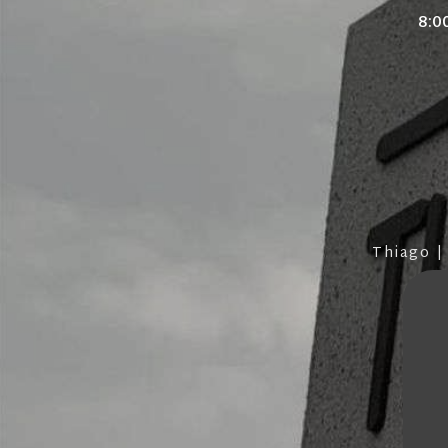
8:0
Thiago |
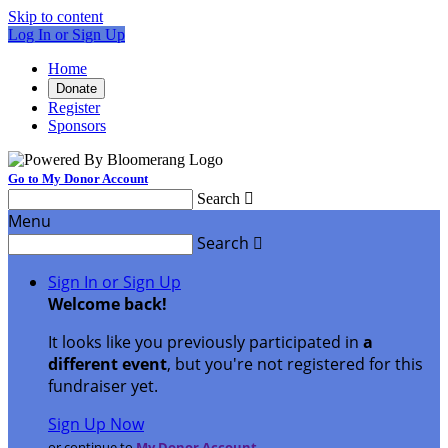
Skip to content
Log In or Sign Up
Home
Donate
Register
Sponsors
Go to My Donor Account
Search

Menu
Search

Sign In or Sign Up
Welcome back
!
It looks like you previously participated in
a
different event
, but you're not registered for this
fundraiser yet.
Sign Up Now
or continue to
My Donor Account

====

What must be transcribed is the run of lines from the one containing "fundraiser yet." to the last line of the data above, inclusive, and only that.

fundraiser yet.
Sign Up Now
or continue to
My Donor Account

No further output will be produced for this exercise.